[Work request] Count the lines below that contain "logo". Give only the number.

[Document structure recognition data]
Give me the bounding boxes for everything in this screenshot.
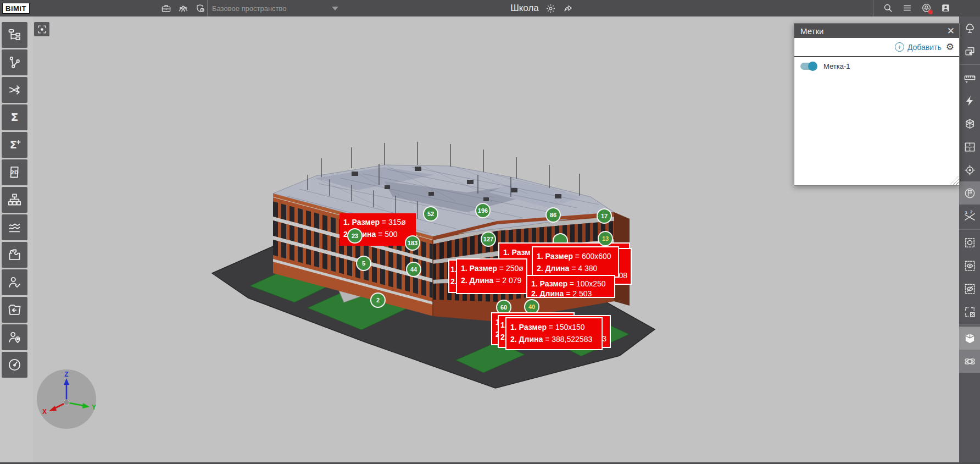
marks-panel-title: Метки [800, 26, 947, 36]
tool-deselect[interactable] [959, 300, 980, 323]
measurement-label[interactable]: 1. Размер = 250ø2. Длина = 2 079 [456, 258, 527, 294]
tool-hide-eye[interactable] [959, 277, 980, 300]
tool-doc-2d[interactable]: 2D [2, 159, 27, 185]
svg-text:2D: 2D [10, 169, 19, 175]
toolbar-separator [959, 229, 980, 230]
measurement-label[interactable]: 1. Размер = 150x1502. Длина = 388,522583 [505, 317, 603, 350]
mark-list-item[interactable]: Метка-1 [794, 57, 959, 70]
svg-text:1: 1 [965, 210, 967, 214]
tool-screenshot[interactable] [959, 40, 980, 63]
tool-flag[interactable] [959, 181, 980, 205]
measurement-line: 2. Длина = 388,522583 [510, 333, 598, 345]
share-icon[interactable] [563, 3, 573, 14]
tool-orbit[interactable] [959, 350, 980, 373]
tool-environment-tree[interactable] [959, 16, 980, 40]
list-menu-icon[interactable] [901, 2, 912, 13]
element-count-badge[interactable]: 196 [475, 203, 491, 218]
measurement-label[interactable]: 1. Размер = 600x6002. Длина = 4 380 [532, 246, 619, 278]
axis-x-label: X [42, 408, 47, 416]
tool-section-box[interactable] [959, 112, 980, 135]
workspace-selector[interactable]: Базовое пространство [212, 4, 287, 13]
element-count-badge[interactable]: 2 [370, 292, 386, 308]
tool-folder-export[interactable] [2, 297, 27, 323]
tool-isolate-box[interactable] [959, 231, 980, 254]
topbar-divider [207, 0, 208, 16]
measurement-line: 2. Длина = 2 503 [531, 289, 610, 298]
tool-plugins[interactable] [2, 242, 27, 268]
settings-gear-icon[interactable] [545, 3, 556, 14]
tool-graphs[interactable] [2, 214, 27, 240]
tool-ruler[interactable] [959, 66, 980, 89]
measurement-line: 2. Длина = 2 079 [461, 274, 522, 286]
mark-label: Метка-1 [823, 62, 850, 70]
tool-user-location[interactable] [2, 324, 27, 350]
tool-compare[interactable] [2, 77, 27, 103]
element-count-badge[interactable]: 183 [405, 235, 420, 251]
panel-resize-handle[interactable] [950, 176, 959, 185]
measurement-label[interactable]: 1. Размер = 100x2502. Длина = 2 503 [526, 275, 615, 298]
account-icon[interactable] [940, 2, 951, 13]
toolbar-separator [959, 64, 980, 65]
element-count-badge[interactable]: 44 [406, 262, 421, 277]
svg-text:Σ: Σ [10, 139, 17, 151]
element-count-badge[interactable]: 52 [423, 206, 438, 222]
marks-settings-gear-icon[interactable]: ⚙ [946, 41, 954, 53]
close-icon[interactable]: ✕ [947, 26, 955, 36]
element-count-badge[interactable]: 86 [545, 207, 561, 223]
toolbar-separator [959, 324, 980, 325]
tool-org-chart[interactable] [2, 187, 27, 213]
search-icon[interactable] [882, 2, 893, 13]
svg-text:Σ: Σ [11, 111, 19, 124]
right-toolbar: 12 [959, 16, 980, 462]
tool-locate[interactable] [959, 158, 980, 181]
measurement-fragment: 08 [619, 269, 627, 281]
marks-panel-header: Метки ✕ [794, 24, 959, 38]
element-count-badge[interactable]: 13 [598, 231, 613, 246]
tool-versions[interactable] [2, 49, 27, 75]
marks-panel: Метки ✕ + Добавить ⚙ Метка-1 [794, 23, 960, 186]
measurement-line: 1. Размер = 100x250 [531, 279, 610, 289]
measurement-line: 2. Длина = 4 380 [537, 262, 614, 274]
top-bar: BiMiT Базовое пространство Школа [0, 0, 980, 16]
element-count-badge[interactable]: 127 [481, 231, 496, 247]
mark-visibility-toggle[interactable] [800, 63, 817, 70]
tool-model-tree[interactable] [2, 22, 27, 48]
add-mark-button[interactable]: + Добавить [895, 42, 942, 52]
axis-z-label: Z [64, 371, 68, 378]
measurement-line: 1. Размер = 315ø [343, 216, 412, 228]
tool-gauge[interactable] [2, 352, 27, 378]
tool-focus-scan[interactable] [34, 22, 49, 36]
topbar-divider [873, 0, 873, 16]
collaboration-people-icon[interactable] [177, 3, 188, 14]
element-count-badge[interactable]: 17 [597, 208, 612, 224]
tool-sum-add[interactable]: Σ [2, 132, 27, 158]
chevron-down-icon [332, 7, 338, 10]
measurement-fragment: 3 [602, 333, 606, 345]
tool-clash-flash[interactable] [959, 89, 980, 112]
plus-circle-icon: + [895, 42, 904, 52]
add-mark-label: Добавить [907, 43, 942, 52]
tool-floor-plan[interactable] [959, 135, 980, 158]
measurement-line: 1. Размер = 250ø [461, 262, 522, 274]
left-toolbar: ΣΣ2D [0, 16, 33, 462]
tool-user-check[interactable] [2, 269, 27, 295]
svg-text:2: 2 [970, 210, 973, 214]
axis-y-label: Y [92, 404, 96, 411]
element-count-badge[interactable]: 5 [356, 256, 371, 271]
notifications-bell-icon[interactable] [921, 2, 932, 13]
notification-dot [928, 10, 933, 14]
measurement-line: 1. Размер = 150x150 [510, 321, 598, 333]
marks-list: Метка-1 [794, 57, 959, 185]
app-logo[interactable]: BiMiT [2, 3, 30, 14]
measurement-line: 1. Размер = 600x600 [537, 250, 614, 262]
marks-panel-toolbar: + Добавить ⚙ [794, 38, 959, 57]
projects-briefcase-icon[interactable] [160, 3, 171, 14]
element-count-badge[interactable]: 23 [347, 228, 363, 244]
tool-solid-cube[interactable] [959, 327, 980, 350]
navigation-gizmo[interactable]: Z Y X [37, 369, 96, 429]
tool-show-eye[interactable] [959, 254, 980, 277]
tool-sum[interactable]: Σ [2, 104, 27, 130]
shield-protection-icon[interactable] [194, 3, 205, 14]
tool-dimensions[interactable]: 12 [959, 205, 980, 228]
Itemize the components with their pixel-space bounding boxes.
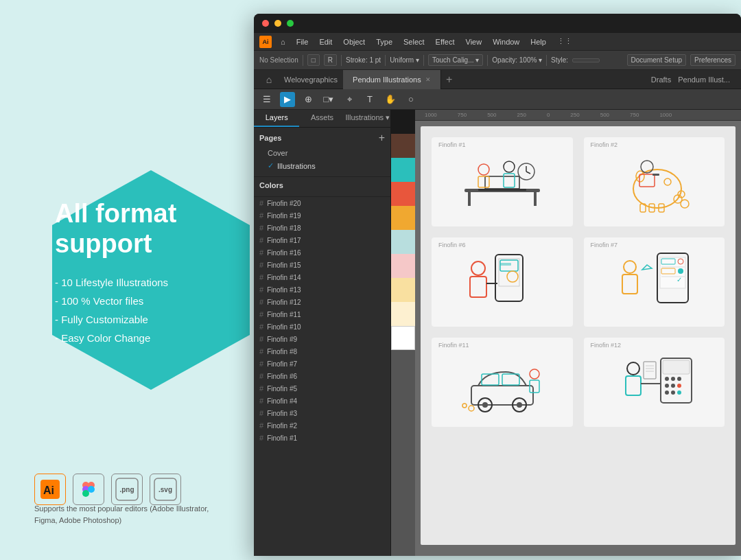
menu-view[interactable]: View [461,36,487,47]
layer-7[interactable]: # Finofin #7 [254,358,390,370]
layer-20[interactable]: # Finofin #20 [254,197,390,209]
circle-tool-icon[interactable]: ○ [403,92,419,107]
layer-10[interactable]: # Finofin #10 [254,320,390,333]
pen-tool-icon[interactable]: ⌖ [342,92,357,107]
svg-text:.svg: .svg [158,486,172,493]
layer-14[interactable]: # Finofin #14 [254,271,390,283]
page-cover[interactable]: Cover [259,147,385,159]
document-setup-btn[interactable]: Document Setup [627,54,687,66]
swatch-lightblue[interactable] [391,230,415,254]
layer-2[interactable]: # Finofin #2 [254,419,390,432]
layer-4[interactable]: # Finofin #4 [254,395,390,407]
svg-icon: .svg [150,474,181,505]
swatch-orange[interactable] [391,206,415,230]
layer-1[interactable]: # Finofin #1 [254,432,390,444]
menu-type[interactable]: Type [371,36,397,47]
close-dot[interactable] [262,20,269,27]
maximize-dot[interactable] [287,20,294,27]
layer-6[interactable]: # Finofin #6 [254,370,390,382]
layer-19[interactable]: # Finofin #19 [254,209,390,222]
svg-point-76 [677,390,681,395]
svg-point-25 [636,171,644,182]
new-tab-btn[interactable]: + [441,71,458,88]
swatch-lightyellow[interactable] [391,278,415,302]
ruler-horizontal: 1000 750 500 250 0 250 500 750 1000 [415,110,741,121]
style-selector[interactable] [572,58,600,62]
toolbar-sep-2 [341,55,342,66]
layer-9[interactable]: # Finofin #9 [254,333,390,345]
tab-layers[interactable]: Layers [254,110,299,127]
swatch-cream[interactable] [391,302,415,326]
feature-item-1: - 10 Lifestyle Illustrations [55,273,176,292]
preferences-btn[interactable]: Preferences [690,54,736,66]
svg-point-61 [517,402,522,408]
colors-section: Colors [254,177,390,197]
swatch-black[interactable] [391,110,415,134]
layer-8[interactable]: # Finofin #8 [254,345,390,358]
illus-cell-2: Finofin #2 [584,137,725,226]
menu-window[interactable]: Window [488,36,524,47]
fill-box[interactable]: R [324,54,337,66]
layer-5[interactable]: # Finofin #5 [254,382,390,395]
pages-title: Pages [259,134,281,142]
brush-selector[interactable]: Touch Calig... ▾ [428,54,483,66]
page-illustrations[interactable]: ✓ Illustrations [259,159,385,172]
crosshair-tool-icon[interactable]: ⊕ [301,92,316,107]
svg-rect-22 [504,174,515,187]
svg-rect-52 [622,275,637,294]
svg-point-73 [677,384,681,388]
tab-assets[interactable]: Assets [299,110,344,127]
tab-illustrations[interactable]: Illustrations ▾ [345,110,390,127]
menu-object[interactable]: Object [338,36,370,47]
workspace: Layers Assets Illustrations ▾ Pages + Co… [254,110,741,556]
layer-18[interactable]: # Finofin #18 [254,222,390,234]
tab-home-icon[interactable]: ⌂ [259,70,279,89]
select-tool-icon[interactable]: ▶ [280,92,295,107]
menu-help[interactable]: Help [526,36,551,47]
svg-rect-78 [626,376,641,395]
layer-15[interactable]: # Finofin #15 [254,259,390,271]
document-tab[interactable]: Pendum Illustrations ✕ [343,70,441,89]
pages-add-btn[interactable]: + [379,132,385,144]
stroke-box[interactable]: □ [307,54,320,66]
minimize-dot[interactable] [274,20,281,27]
hamburger-icon[interactable]: ☰ [259,92,274,107]
menu-home[interactable]: ⌂ [276,36,290,47]
illus-label-12: Finofin #12 [591,342,622,349]
svg-rect-38 [500,263,511,266]
swatch-teal[interactable] [391,158,415,182]
layer-3[interactable]: # Finofin #3 [254,407,390,419]
layer-11[interactable]: # Finofin #11 [254,308,390,320]
menu-file[interactable]: File [292,36,314,47]
svg-rect-57 [502,374,519,385]
hand-tool-icon[interactable]: ✋ [383,92,398,107]
svg-point-74 [665,390,669,395]
swatch-white[interactable] [391,326,415,350]
drafts-link[interactable]: Drafts [651,75,671,84]
svg-point-72 [671,384,675,388]
illus-cell-6: Finofin #6 [432,237,573,327]
toolbar-sep-3 [385,55,386,66]
layer-12[interactable]: # Finofin #12 [254,296,390,308]
text-tool-icon[interactable]: T [362,92,377,107]
svg-point-19 [478,164,489,175]
illus-label-7: Finofin #7 [591,242,618,248]
swatch-red[interactable] [391,182,415,206]
layer-13[interactable]: # Finofin #13 [254,283,390,296]
menu-grid-icon[interactable]: ⋮⋮ [552,36,577,47]
tab-close-btn[interactable]: ✕ [425,76,431,83]
illus-svg-7: ✓ [609,248,698,316]
layer-17[interactable]: # Finofin #17 [254,234,390,246]
shape-tool-icon[interactable]: □▾ [321,92,336,107]
swatch-brown[interactable] [391,134,415,158]
illus-svg-12 [609,348,698,417]
layer-16[interactable]: # Finofin #16 [254,246,390,259]
pages-section: Pages + Cover ✓ Illustrations [254,128,390,177]
menu-edit[interactable]: Edit [314,36,337,47]
swatch-lightpink[interactable] [391,254,415,278]
main-title: All format support [55,199,176,259]
cover-label: Cover [268,149,287,157]
menu-effect[interactable]: Effect [431,36,460,47]
svg-rect-20 [478,176,489,187]
menu-select[interactable]: Select [399,36,430,47]
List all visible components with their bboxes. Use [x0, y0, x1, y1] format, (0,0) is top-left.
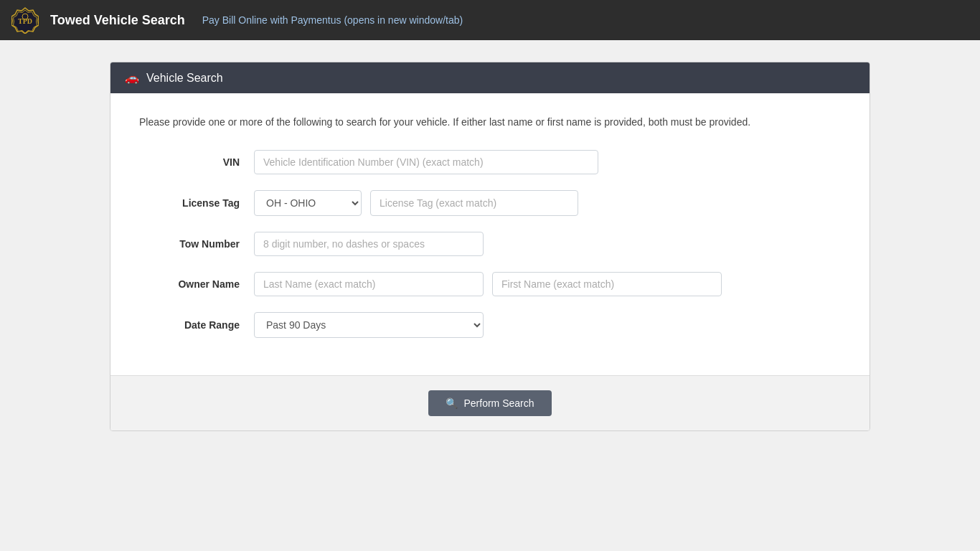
police-badge-logo: TPD: [11, 6, 39, 34]
date-range-controls: Past 90 DaysPast 30 DaysPast 60 DaysPast…: [254, 312, 841, 338]
state-select[interactable]: OH - OHIOAL - ALABAMAAK - ALASKAAZ - ARI…: [254, 190, 362, 216]
vehicle-search-card: 🚗 Vehicle Search Please provide one or m…: [110, 62, 870, 431]
first-name-input[interactable]: [492, 272, 722, 296]
card-body: Please provide one or more of the follow…: [110, 93, 870, 375]
perform-search-button[interactable]: 🔍 Perform Search: [428, 390, 551, 416]
svg-text:TPD: TPD: [18, 17, 32, 25]
search-button-label: Perform Search: [463, 397, 534, 409]
card-footer: 🔍 Perform Search: [110, 375, 870, 430]
date-range-select[interactable]: Past 90 DaysPast 30 DaysPast 60 DaysPast…: [254, 312, 484, 338]
date-range-row: Date Range Past 90 DaysPast 30 DaysPast …: [139, 312, 841, 338]
card-header-title: Vehicle Search: [146, 72, 223, 85]
car-icon: 🚗: [125, 71, 139, 85]
license-tag-label: License Tag: [139, 197, 254, 209]
vin-input[interactable]: [254, 150, 598, 174]
tow-number-controls: [254, 232, 841, 256]
vin-row: VIN: [139, 150, 841, 174]
tow-number-input[interactable]: [254, 232, 484, 256]
tow-number-row: Tow Number: [139, 232, 841, 256]
tow-number-label: Tow Number: [139, 238, 254, 250]
navbar: TPD Towed Vehicle Search Pay Bill Online…: [0, 0, 980, 40]
owner-name-controls: [254, 272, 841, 296]
last-name-input[interactable]: [254, 272, 484, 296]
info-text: Please provide one or more of the follow…: [139, 115, 841, 130]
license-tag-row: License Tag OH - OHIOAL - ALABAMAAK - AL…: [139, 190, 841, 216]
card-header: 🚗 Vehicle Search: [110, 62, 870, 93]
search-icon: 🔍: [446, 397, 458, 409]
license-tag-input[interactable]: [370, 190, 578, 216]
vin-label: VIN: [139, 156, 254, 168]
pay-bill-link[interactable]: Pay Bill Online with Paymentus (opens in…: [202, 14, 463, 26]
main-content: 🚗 Vehicle Search Please provide one or m…: [95, 62, 885, 431]
date-range-label: Date Range: [139, 319, 254, 331]
owner-name-label: Owner Name: [139, 278, 254, 290]
vin-controls: [254, 150, 841, 174]
license-tag-controls: OH - OHIOAL - ALABAMAAK - ALASKAAZ - ARI…: [254, 190, 841, 216]
app-title: Towed Vehicle Search: [50, 13, 185, 28]
owner-name-row: Owner Name: [139, 272, 841, 296]
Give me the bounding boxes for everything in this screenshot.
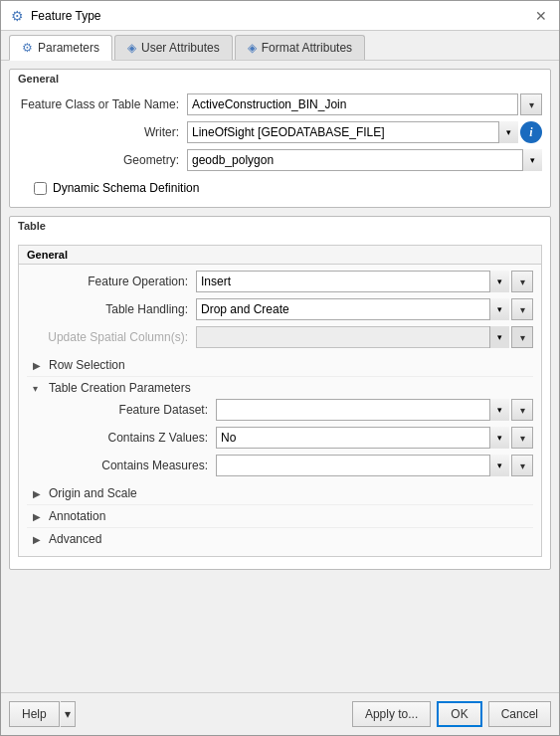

[Reply to the exercise] 2